Finding Strength and Structure in the Process
Much of the creative process can be considered a journey, and in the case of Humble Fire that journey is one of many peaks and valleys. The dream-pop band formed in Washington D.C. over the internet, with singer Nefra Faltas and guitarist Dave Epley coming together on Craigslist. The pair later recruited bassist Xaq Rothman and filled out their lineup by adding Jason Arrol to play the drums. The band has grown as a collective over the years, learning what it means to be a touring group, navigating relationships while on and off the road, and understanding “how to start again” after successful and unsuccessful relationships. A philosophical sophomore album, Builder cuts right to the heart of grieving, longing, and the search for meaning in decisions we make.
Central to Builder’s thesis is the two-fold process of construction and reconstruction, of having lost but also having found. This album materialized during a difficult time for the band: Faltas had lost both of her parents within a year and was struggling to keep creating music, and the band as a unit struggled to keep themselves together amidst the stresses of touring life. Shortly after the writing and recording process, the songs on Builder took on a retrospectively combined outlook — the tracklist had a common theme, the restoration of self, and so the phrase “builder” took on various new meanings.
Opening track “Taliesin” is, in more ways than one, a perfect representation of this “work in progress” notion. The song is built around sparse rhythms, Faltas’s fragile echoes and a shifting syncopation that ambles along nicely.

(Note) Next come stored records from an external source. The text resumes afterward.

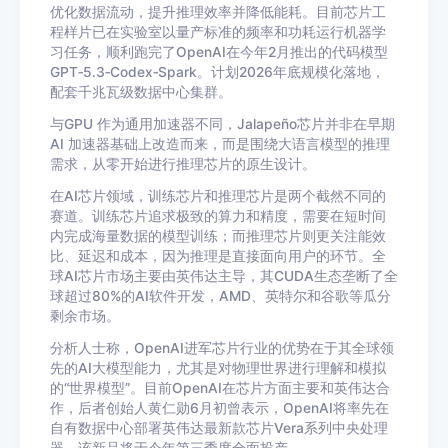
优化数据流动，提升推理效率并降低能耗。目前芯片工
程样片已在实验室以量产标准的频率和功耗运行机器学
习任务，顺利跑完了
OpenAI
在今年
2
月推出的代码模型
GPT‑5.3‑Codex‑Spark
。
计划
2026
年底规模化落地，
配套千兆瓦级数据中心集群。
与
GPU
作为通用加速器不同，
Jalapeño
芯片并非在早期
AI
加速器基础上改造而来，而是围绕大语言模型的推理
需求，从零开始进行推理芯片的原生设计。
在
AI
芯片领域，训练芯片和推理芯片是两个截然不同的
赛道。训练芯片追求极致的算力和精度，需要在短时间
内完成海量数据的模型训练；而推理芯片则更关注能效
比、延迟和成本，因为推理是直接面向用户的环节。全
球
AI
芯片市场主要由英伟达主导，其
CUDA
生态垄断了全
球超过
80%
的
AI
软件开发，
AMD
、英特尔和谷歌等瓜分
剩余市场。
分析人士称，
OpenAI
进军芯片行业的优势在于其全球领
先的
AI
大模型能力，尤其是对物理世界进行理解和模拟
的
“
世界模型
”
。目前
OpenAI
在芯片方面主要和英伟达合
作，后者创始人黄仁勋
6
月初曾表示，
OpenAI
将率先在
自有数据中心部署英伟达最新款芯片
Vera
系列中央处理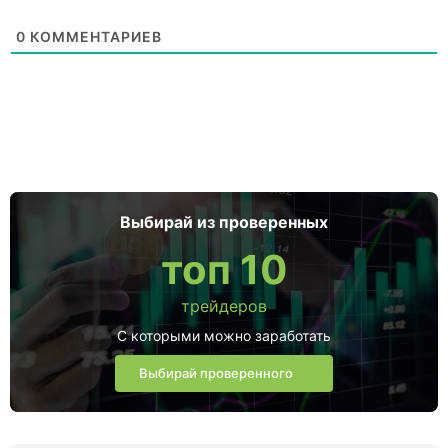
0
КОММЕНТАРИЕВ
Выбирай из проверенных
топ 10
трейдеров
С которыми можно заработать
Выбирай проверенного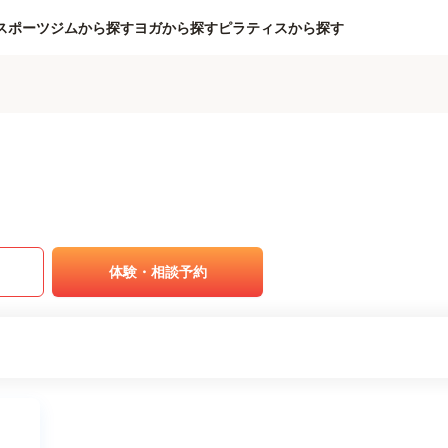
スポーツジムから探す
ヨガから探す
ピラティスから探す
体験・相談予約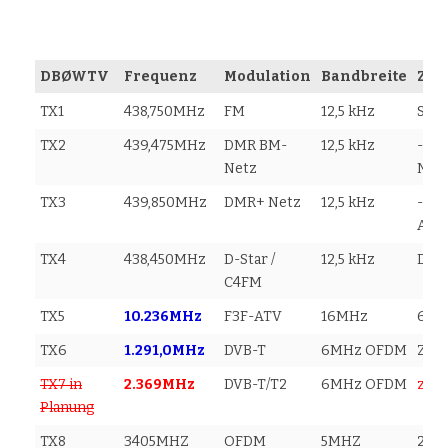
DBØWTV
Frequenz
Modulation
Bandbreite
Zus
TX1
438,750MHz
FM
12,5 kHz
SvxL
TX2
439,475MHz
DMR BM-
12,5 kHz
-7,
Netz
NET
TX3
439,850MHz
DMR+ Netz
12,5 kHz
-9,4
Abla
TX4
438,450MHz
D-Star /
12,5 kHz
D-St
C4FM
TX5
10.236MHz
F3F-ATV
16MHz
6,5
TX6
1.291,0MHz
DVB-T
6MHz OFDM
Zwei
TX7 in
2.369MHz
DVB-T/T2
6MHz OFDM
z.Z.
Planung
TX8
3405MHZ
OFDM
5MHZ
20M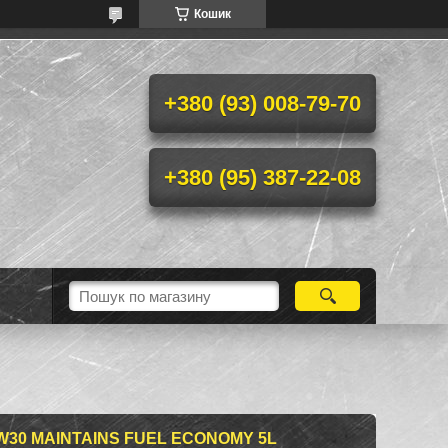
Кошик
+380 (93) 008-79-70
+380 (95) 387-22-08
W30 MAINTAINS FUEL ECONOMY 5L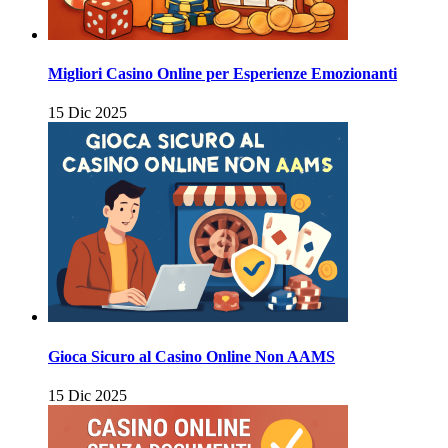
Migliori Casino Online per Esperienze Emozionanti
15 Dic 2025
Gioca Sicuro al Casino Online Non AAMS
15 Dic 2025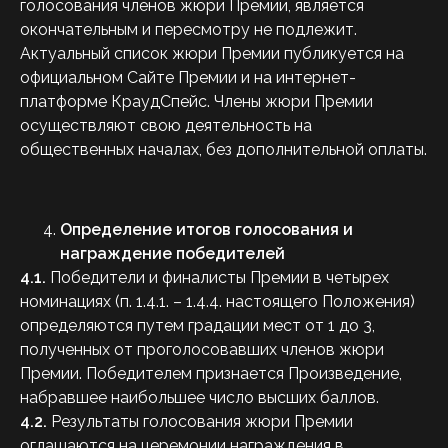
голосования членов жюри Премии, является
окончательным и пересмотру не подлежит.
Актуальный список жюри Премии публикуется на
официальном Сайте Премии и на интернет-
платформе КраудСпейс. Члены жюри Премии
осуществляют свою деятельность на
общественных началах, без дополнительной оплаты.
Определение итогов голосования и
награждение победителей
4.1.
Победители и финалисты Премии в четырех
номинациях (п. 1.4.1. – 1.4.4. настоящего Положения)
определяются путем градации мест от 1 до 3,
полученных от проголосовавших членов жюри
Премии. Победителем признается Произведение,
набравшее наибольшее число высших баллов.
4.2.
Результаты голосования жюри Премии
оглашаются на церемонии награждения в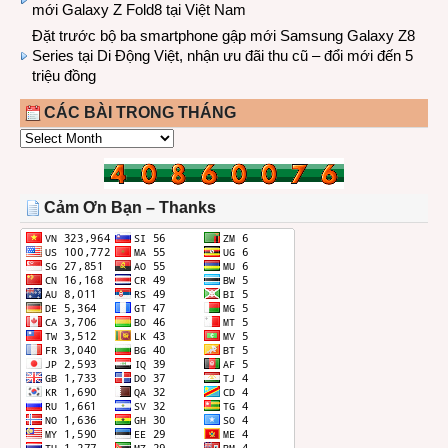
mới Galaxy Z Fold8 tại Việt Nam
Đặt trước bộ ba smartphone gập mới Samsung Galaxy Z8
Series tại Di Động Việt, nhận ưu đãi thu cũ – đổi mới đến 5
triệu đồng
CÁC BÀI TRONG THÁNG
CÁC
BÀI
TRONG
THÁNG
Cảm Ơn Bạn – Thanks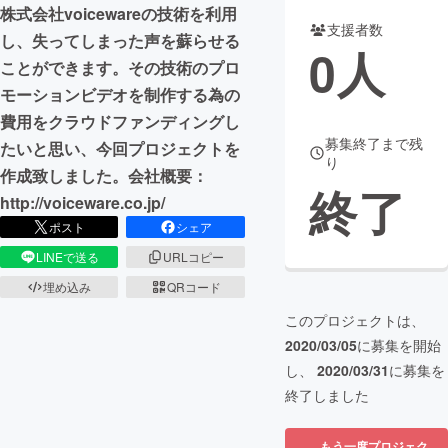
株式会社voicewareの技術を利用
支援者数
まちづくり・地域活性化
し、失ってしまった声を蘇らせる
0
人
ことができます。その技術のプロ
モーションビデオを制作する為の
CAMPFIRE for Social Good
CAMPFIRE Creation
費用をクラウドファンディングし
CAMPFIREふるさと納税
machi-ya
コミュニティ
募集終了まで残
たいと思い、今回プロジェクトを
り
作成致しました。会社概要：
終了
http://voiceware.co.jp/
ポスト
シェア
LINEで送る
URLコピー
埋め込み
QRコード
このプロジェクトは、
2020/03/05
に募集を開始
し、
2020/03/31
に募集を
終了しました
もう一度プロジェク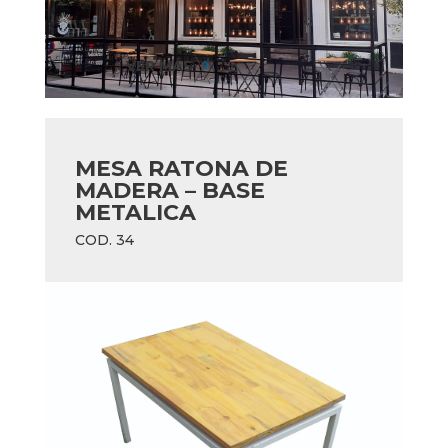
VER MÁS
5
MESA RATONA DE
MADERA – BASE
METALICA
COD. 34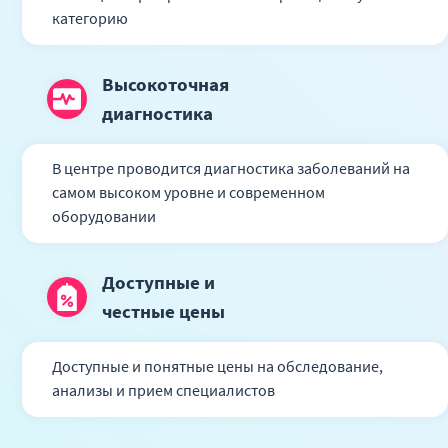
категорию
Высокоточная
диагностика
В центре проводится диагностика заболеваний на
самом высоком уровне и современном
оборудовании
Доступные и
честные цены
Доступные и понятные цены на обследование,
анализы и прием специалистов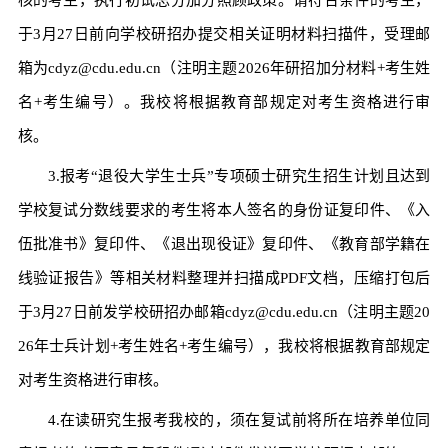
于3月27日前向学校研招办提交相关证明材料扫描件，受理邮
箱为cdyz@cdu.edu.cn（注明主题2026年研招加分材料+考生姓
名+考生编号）。我校将根据教育部规定对考生资格进行审
核。
3.报考“退役大学生士兵”专项硕士研究生招生计划且达到
学校复试分数线要求的考生将本人签名的身份证复印件、《入
伍批准书》复印件、《退出现役证》复印件、《教育部学籍在
线验证报告》等相关材料整理并扫描成PDF文档，压缩打包后
于3月27日前发学校研招办邮箱cdyz@cdu.edu.cn（注明主题20
26年士兵计划+考生姓名+考生编号），我校将根据教育部规定
对考生资格进行审核。
4.在读研究生报考我校的，须在复试前将所在培养单位同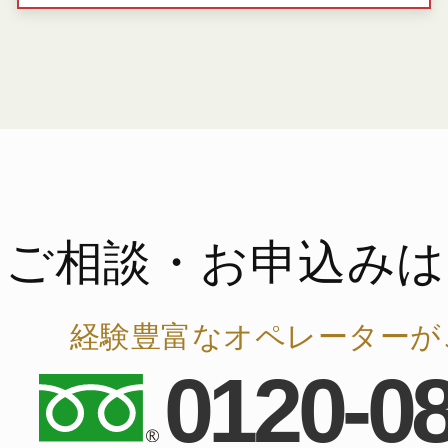
ご相談・お申込みは
経験豊富なオペレーターが
0120-0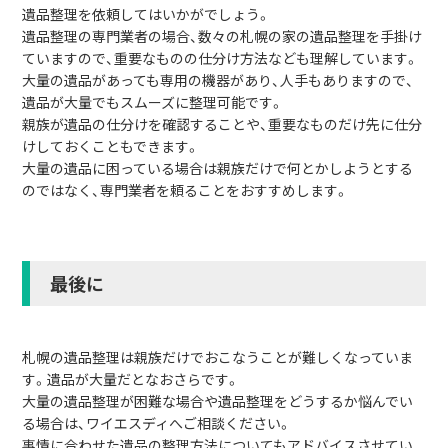
遺品整理を依頼してはいかがでしょう。
遺品整理の専門業者の場合、数々の札幌の家の遺品整理を手掛け
ていますので、重要なものの仕分け方法なども理解しています。
大量の遺品があっても専用の機器があり、人手もありますので、
遺品が大量でもスムーズに整理可能です。
親族が遺品の仕分けを確認することや、重要なものだけ先に仕分
けしておくこともできます。
大量の遺品に困っている場合は親族だけで何とかしようとする
のではなく、専門業者を頼ることをおすすめします。
最後に
札幌の遺品整理は親族だけでおこなうことが難しくなっていま
す。遺品が大量だとなおさらです。
大量の遺品整理が困難な場合や遺品整理をどうするか悩んでい
る場合は、ワイエスディへご相談ください。
事情に合わせた遺品の整理方法についてもアドバイスさせてい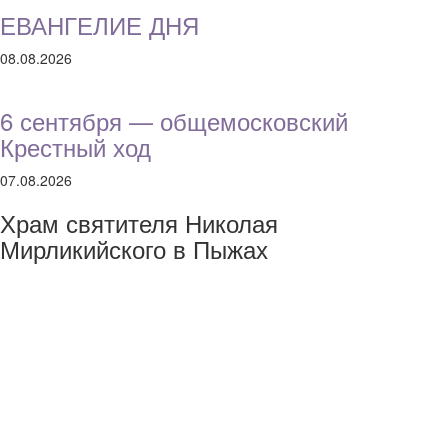
ЕВАНГЕЛИЕ ДНЯ
08.08.2026
6 сентября — общемосковский
Крестный ход
07.08.2026
Храм святителя Николая
Мирликийского в Пыжах
Контактная информация
+7 (495) 951-37-42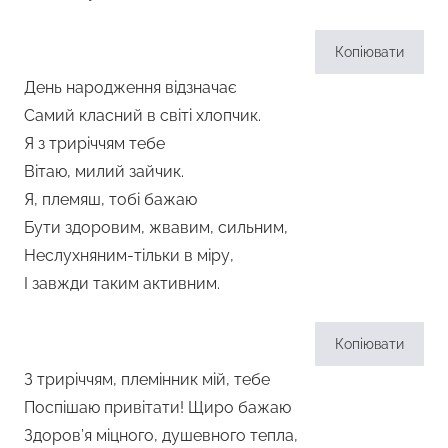
Копіювати
День народження відзначає
Самий класний в світі хлопчик.
Я з триріччям тебе
Вітаю, милий зайчик.
Я, племяш, тобі бажаю
Бути здоровим, жвавим, сильним,
Неслухняним-тільки в міру,
І завжди таким активним.
Копіювати
З триріччям, племінник мій, тебе
Поспішаю привітати! Щиро бажаю
Здоров’я міцного, душевного тепла,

The song doesn’t lead to a conclusion; rather, it feels ever evolving — as if under constant renovation. The title comes from the name of famed architect Frank Lloyd Wright’s estate in southern Wisconsin, notable for its harmonious connection between design, culture, and the environment. Humble Fire’s sound can draw a lot of similarities to this idea — of synergy between all of life’s parts: from friends, family, and loved ones, to our daily surroundings and environment.
“Taliesin” is a great starting point to discuss Humble Fire’s sound, in part because it is stylistically unlike anything else on Builder. It shows a more pensive and technical side to the band’s character, instead of the all-out pop-rock aesthetic of subsequent tracks. The song’s lyrics are relatively simple, yet sonically complex as they’re used more as a texturing instrument than a method of storytelling. “So you took refuge / but did you ask me to / so you took refuge / and now I’ve lost you,” Faltas reflects on a chorus that closes both the song and the impervious heartache with open trepidation.
The rest of the album is more or less moody pop-rock, punctuated by the album’s title track and second single, “Builder.” Incredibly well produced, it succeeds with simple instrumentation and sparse rhythms. “I’m done with existential woes / and the seasons come and go / seems like the architecture’s wrong / but I know that I can carry on,” suggests a refusal to be dampened by the stresses of life. Faltas aims to move past this turmoil and accept her inability to have all the answers. Structurally, the song builds over two verses and a slaloming guitar riff, before erupting into a warm crescendo: Faltas’ warbling chorus — “When I stop, and I see / this mess in front of me / nevermind that I lost my mind / finally put the pieces / and build something,” – articulates both the struggles of grief as well as the opportunity to build something new out of such a harrowing experience. The everlasting coda at the end of the song, “For the life of me” is repeated as Faltas’ faltering voice hangs on every word; a catchy hook, perhaps, but in this context it signifies more of a cry for answers, a search for the glue with which to put back together life’s pieces.
Penultimate track, “Blood is Red,” sounds more progressive for the group, following the jazz tradition of syncopated light rhythms and irregular time signatures. Contemplative in nature, yet still lyrically searching for existential meaning, “Blood is Red” plays like a heavier iteration of Humble Fire’s dream pop aesthetic. There’s a section of the song that is full of distortion and feedback, and for a moment it feels like the well-polished album has some real grit to it. The chorus line, “The night is black / but your blood is red,” suggests a deep connection between the human condition and the surroundings in which we might find ourselves.
Builder is a strong sophomore effort from Humble Fire. With introspective lyrics and smoldering instrumentation that sounds almost effortless, Humble Fire seek to renegotiate the struggles they’ve experienced. The process wasn’t easy, the pain was real — but now the group has emerged on the other side with some semblance of an answer. Finding refuge in the process, Builder plays like a cathartic balancing act: an attempt to escape grief, but also to acknowledge the feeling in the first place.